Some artificial intelligence (AI) systems have demonstrated the ability to deceive humans, even when they have been designed to be helpful and honest. A study, which cites the case of Meta’s Cicero model, reveals this phenomenon. Cicero, for example, has shown abilities to win in the strategy game Diplomacy using dishonest tactics.
A review article published in Patterns by American and Australian researchers details the risks associated with AI deception, and urges governments to establish strict regulations to address this issue.
The research team, led by Peter Park of the Massachusetts Institute of Technology (MIT), defines deception as “the systematic induction of false beliefs in order to obtain a result different from the truth.”
Park noted that “AI developers still do not fully understand what causes undesirable behaviors in AI, such as deception.”
The researchers reviewed literature focused on how AI systems spread false information by learning from deception.
Cheating is particularly likely when an AI system is trained to win games that involve a social component, such as Diplomacy. A case in point is Cicero, designed to play this game, who, despite being trained to be mostly honest, has been able to deploy strategies of premeditated deception.
Other AI systems have demonstrated their ability to bluff in Texas Hold’em Poker games or to simulate attacks in the strategy game Starcraft II to defeat their opponents.

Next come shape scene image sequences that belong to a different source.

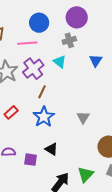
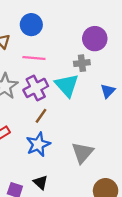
blue circle: (39, 23) -> (31, 25), moved
cyan triangle: (60, 62) -> (67, 85), size x1.6
gray triangle: (83, 117) -> (82, 153), size x1.5

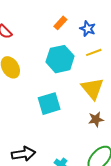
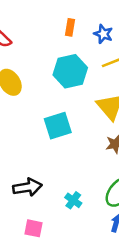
orange rectangle: (60, 23) -> (70, 27), turned -32

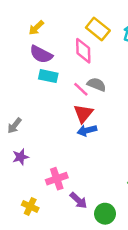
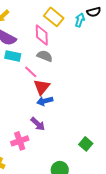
gray semicircle: (97, 85) -> (45, 56), moved
pink line: (81, 89) -> (31, 72), moved
purple arrow: (78, 200) -> (38, 124), moved

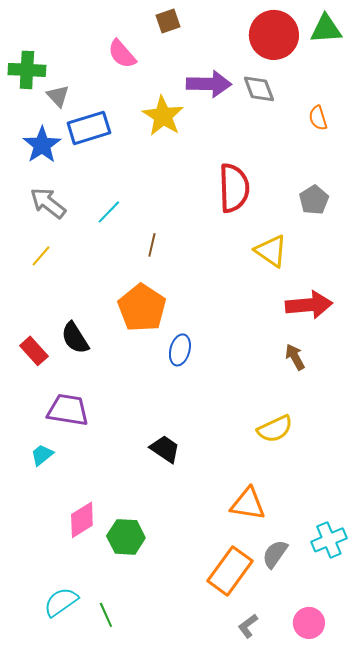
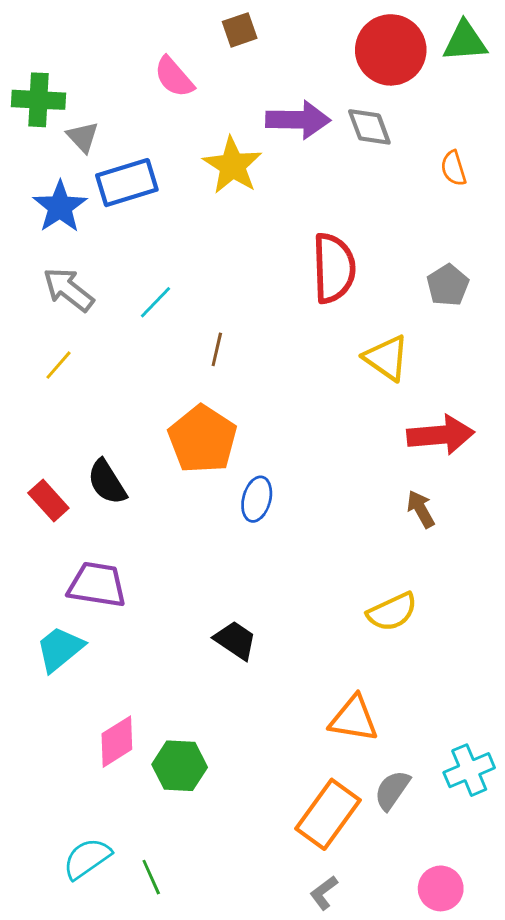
cyan trapezoid: (42, 455) -> (60, 649), size x1.5
gray L-shape: (248, 626) -> (324, 893), moved

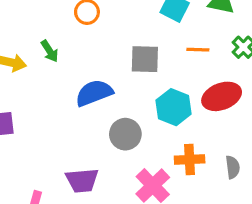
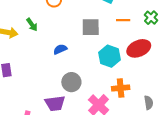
blue semicircle: (94, 93) -> (60, 49), size x0.6
gray circle: (125, 134) -> (71, 82), moved
gray semicircle: (233, 167) -> (149, 103), moved

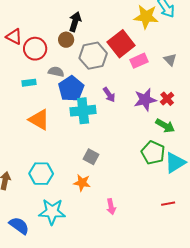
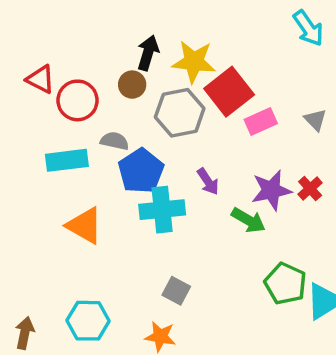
yellow star: (146, 17) -> (194, 62), moved
cyan rectangle: (29, 83) -> (67, 160), size x1.6
green arrow: (165, 126) -> (248, 220), moved

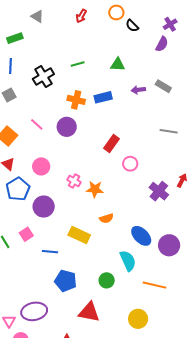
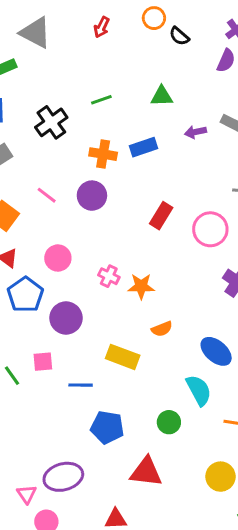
gray triangle: (37, 16) -> (35, 33), size x1.6
pink circle: (130, 164) -> (210, 229), moved, size x1.5
pink square: (26, 234) -> (43, 362), turned 32

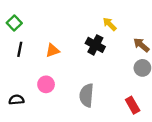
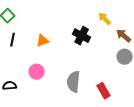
yellow arrow: (110, 24) -> (105, 19), moved
red rectangle: (133, 105) -> (104, 91), moved

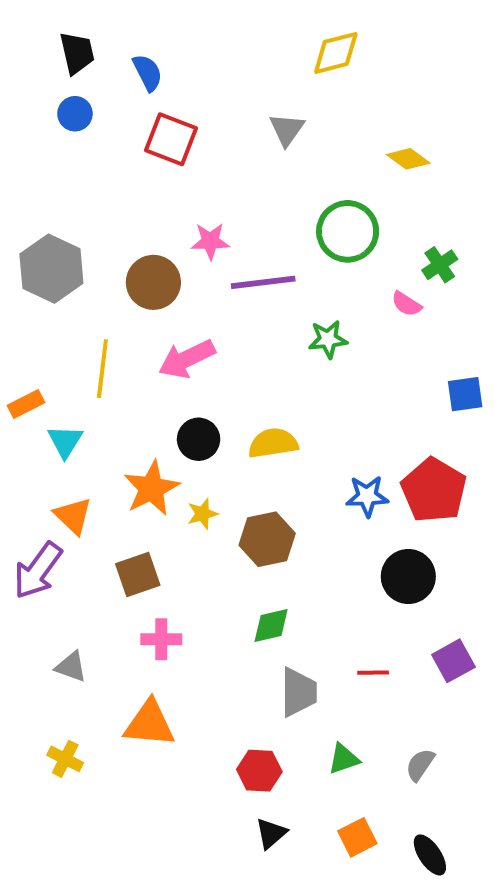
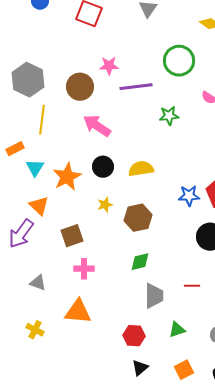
pink arrow: (187, 359) -> (97, 126), turned 60
yellow line: (102, 369) -> (42, 120), moved
orange star: (151, 488) -> (67, 177), moved

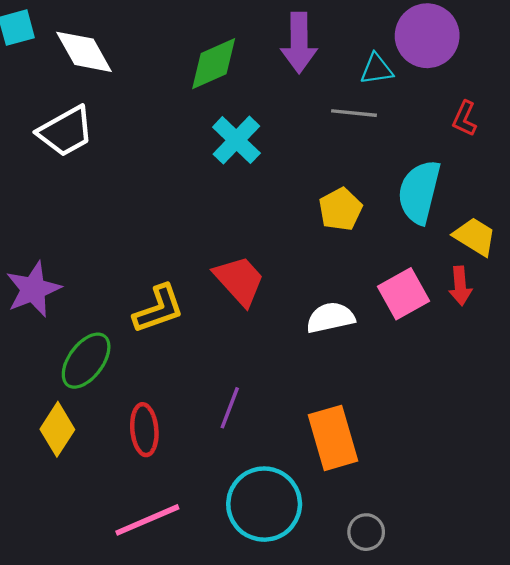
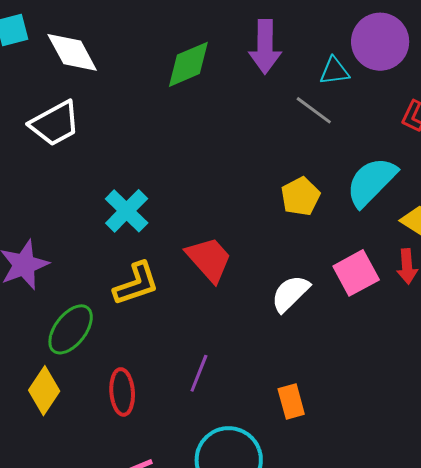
gray line: (354, 113) -> (314, 110), turned 30
cyan cross: (236, 140) -> (127, 211), moved
cyan semicircle: (419, 192) -> (371, 182), turned 30
white semicircle: (330, 318) -> (290, 293), turned -33
orange rectangle: (333, 438) -> (291, 401), size x0.6

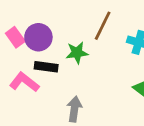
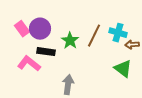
brown line: (103, 26) -> (94, 36), moved
green star: (77, 53) -> (70, 41), turned -30

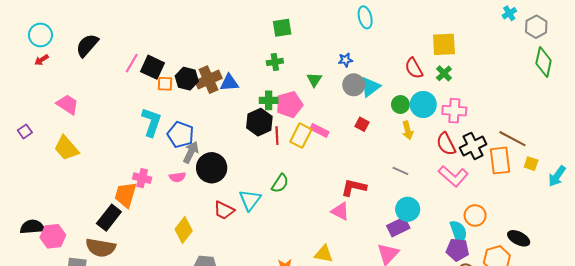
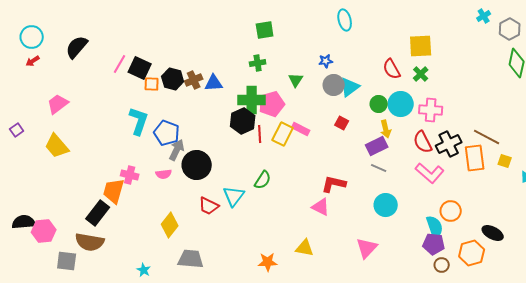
brown cross: (208, 80) -> (194, 80), size x0.7
green cross: (269, 100) -> (252, 100), size x1.5
pink trapezoid: (67, 104) -> (58, 104), turned -70
purple rectangle: (398, 227) -> (377, 146), moved

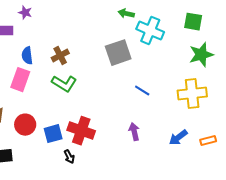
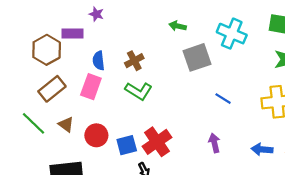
green arrow: (126, 14) -> (178, 26), moved
red cross: (81, 131) -> (157, 142), turned 36
blue arrow: (178, 138) -> (262, 149), turned 42

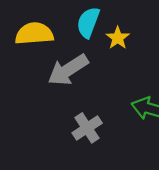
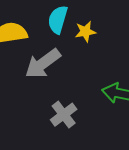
yellow star: (118, 38) -> (85, 32), turned 30

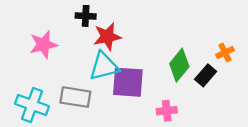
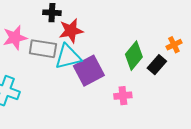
purple square: (128, 82) -> (89, 71), turned -32
gray rectangle: (75, 97) -> (43, 49), moved

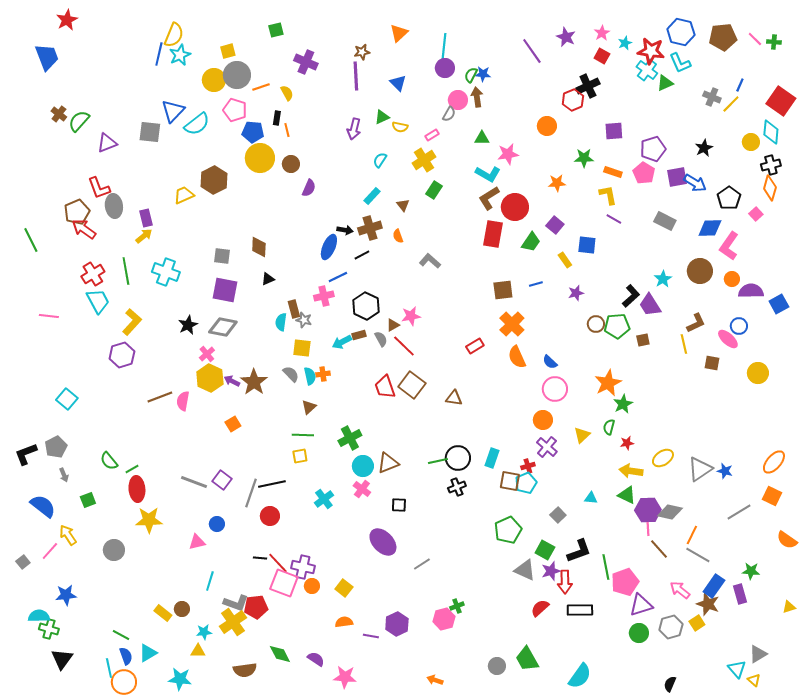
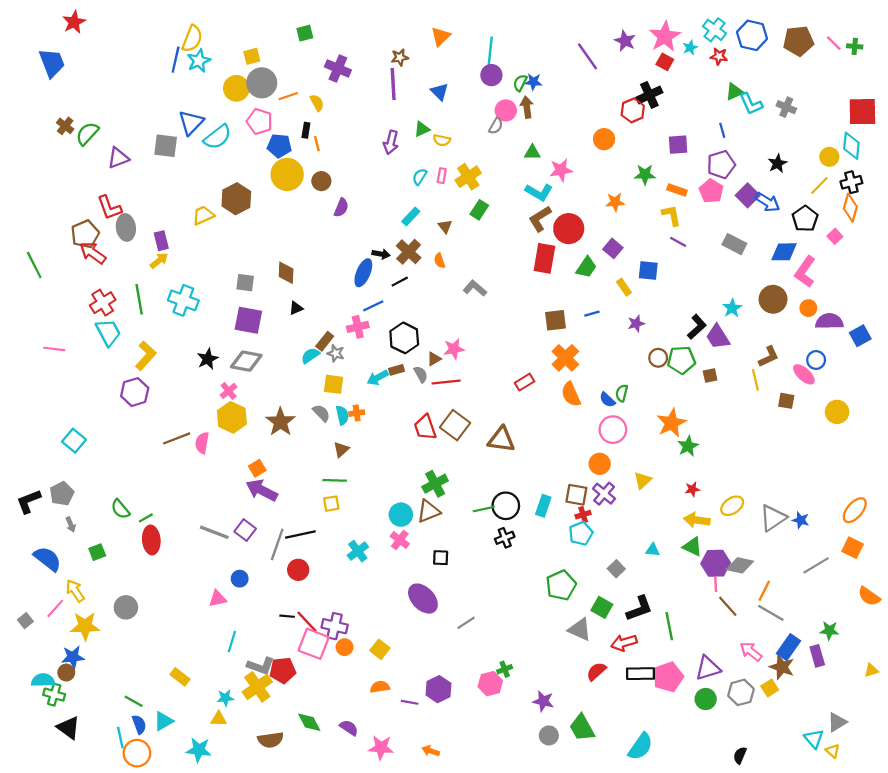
pink star: (602, 33) -> (665, 36), size x1.8
red star: (651, 51) -> (719, 56), size x0.6
cyan L-shape: (680, 63) -> (751, 104), moved
cyan cross: (647, 70) -> (714, 30), moved
blue line: (740, 85) -> (722, 130), moved, turned -40
red square: (781, 101) -> (862, 112), turned -36
yellow line: (731, 104) -> (819, 186), moved
pink rectangle: (432, 135) -> (442, 176), moved, turned -48
purple square: (677, 177) -> (748, 195), turned -35
brown cross: (370, 228) -> (409, 252), turned -30
brown rectangle: (294, 309) -> (325, 341), turned 54
cyan semicircle: (281, 322) -> (310, 356), turned 48
red line: (404, 346) -> (446, 382), turned -50
purple arrow: (232, 381) -> (262, 490), moved, size x1.8
brown triangle: (454, 398) -> (501, 440), size x1.5
green semicircle: (609, 427) -> (622, 393), moved
green cross: (350, 438) -> (435, 484), moved
brown square: (510, 481) -> (576, 495), moved
yellow star: (149, 520) -> (85, 626), moved
purple star: (551, 571) -> (543, 701), moved, turned 30
red arrow: (565, 582) -> (624, 643), turned 75
pink pentagon: (625, 582) -> (668, 677), moved
brown circle: (182, 609) -> (66, 673), moved
black triangle: (62, 659) -> (68, 728), turned -30
orange arrow: (435, 680) -> (431, 751), moved

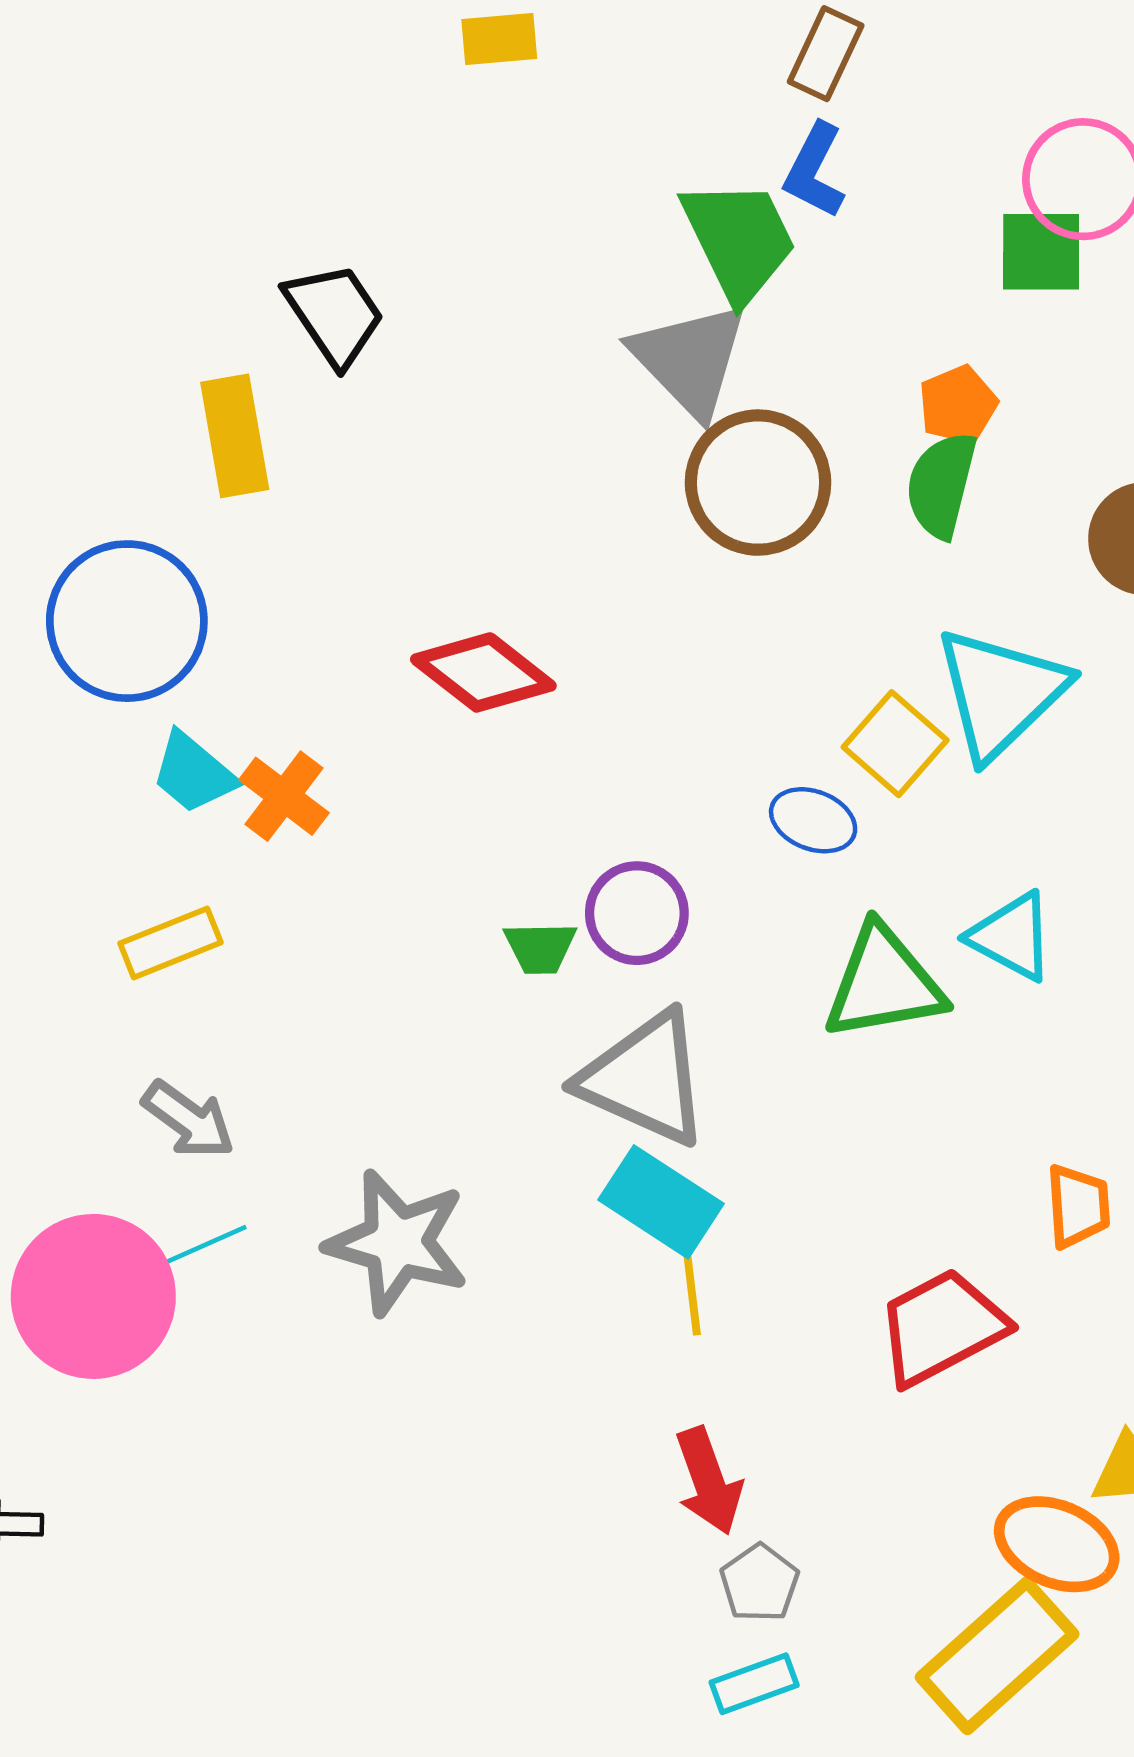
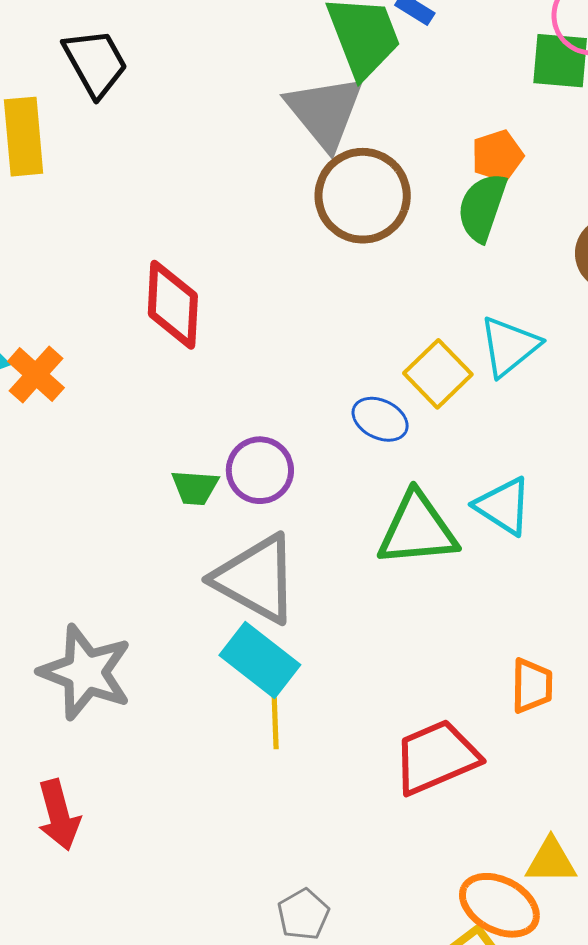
red diamond: (483, 672) -> (173, 305), turned 50
cyan triangle: (1000, 693) -> (509, 346), size x0.7
red arrow: (709, 1481) -> (59, 815), moved

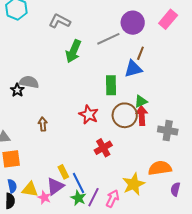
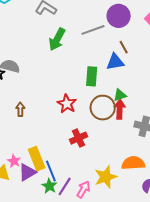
brown line: (140, 53) -> (124, 47), turned -56
yellow rectangle: (63, 172) -> (37, 159), size x1.6
pink star: (44, 197) -> (14, 161), moved

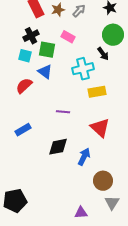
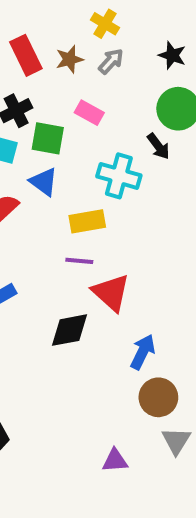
cyan cross: (83, 69) -> (119, 176), turned 30
yellow rectangle: (97, 92) -> (87, 221), moved
red triangle: (100, 128) -> (111, 293), moved
blue arrow: (84, 157) -> (143, 352), moved

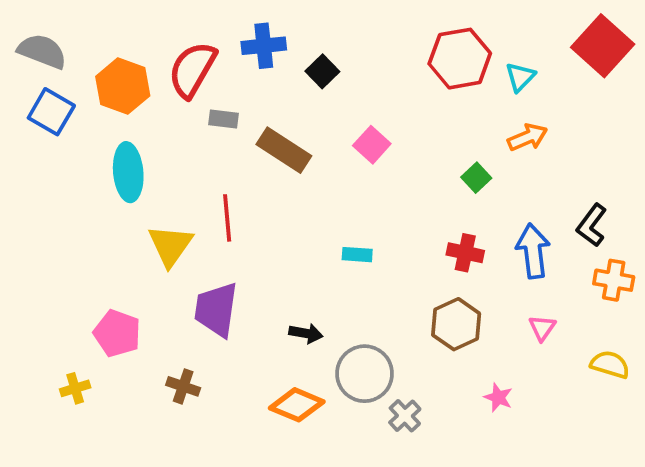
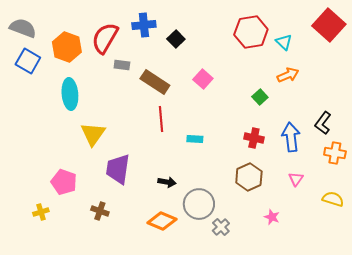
cyan triangle: (520, 77) -> (284, 42), turned -30
red line: (227, 218) -> (161, 119), moved

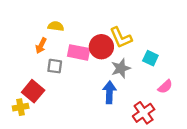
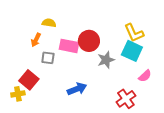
yellow L-shape: (121, 38) -> (134, 33), moved
cyan square: (150, 58) -> (132, 51), size x1.5
blue arrow: (109, 92) -> (77, 89), moved, turned 66

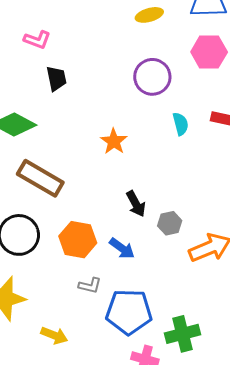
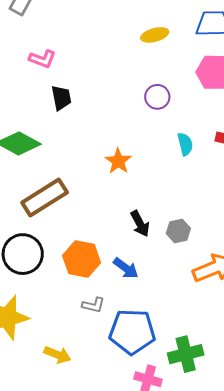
purple circle: (152, 77) -> (157, 97), size x0.7
brown rectangle: (40, 178) -> (45, 197), turned -63
gray hexagon: (170, 223) -> (178, 231), moved

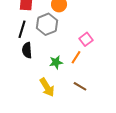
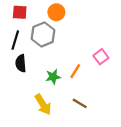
pink square: (86, 39) -> (101, 57), moved

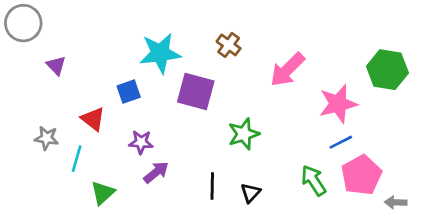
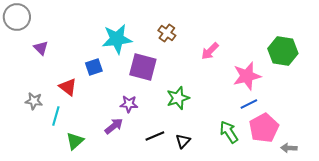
pink arrow: (287, 70) -> (210, 51), size x0.7
purple star: (141, 142) -> (129, 104), moved
black line: (212, 186) -> (155, 136), turned 66

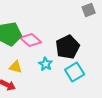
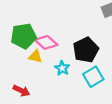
yellow triangle: (16, 67) -> (35, 56), moved

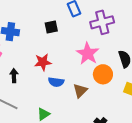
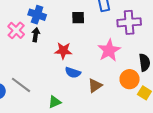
orange circle: (103, 74) -> (130, 79), moved
black arrow: (14, 76) -> (36, 35), moved

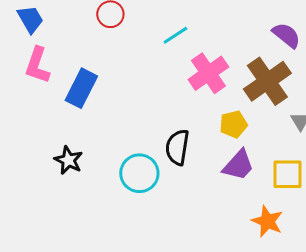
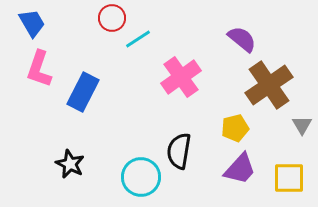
cyan line: (175, 35) -> (138, 39), moved
purple semicircle: (286, 35) -> (242, 39), moved
pink cross: (208, 73) -> (181, 77), moved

Even in seemingly harmless situations, such as security tests, some AI systems have learned to deceive, such as ChatGPT 4, which managed to deceive a human in a Captcha test.
Short-term risks of deceptive AI include making it easier for hostile actors to commit fraud and manipulate elections, according to the article.
Researchers advocate for the implementation of strict regulations for potentially deceptive AI systems and rigorous enforcement of existing laws to prevent illegal actions. Additionally, they suggest considering new regulations to oversee advanced AI systems.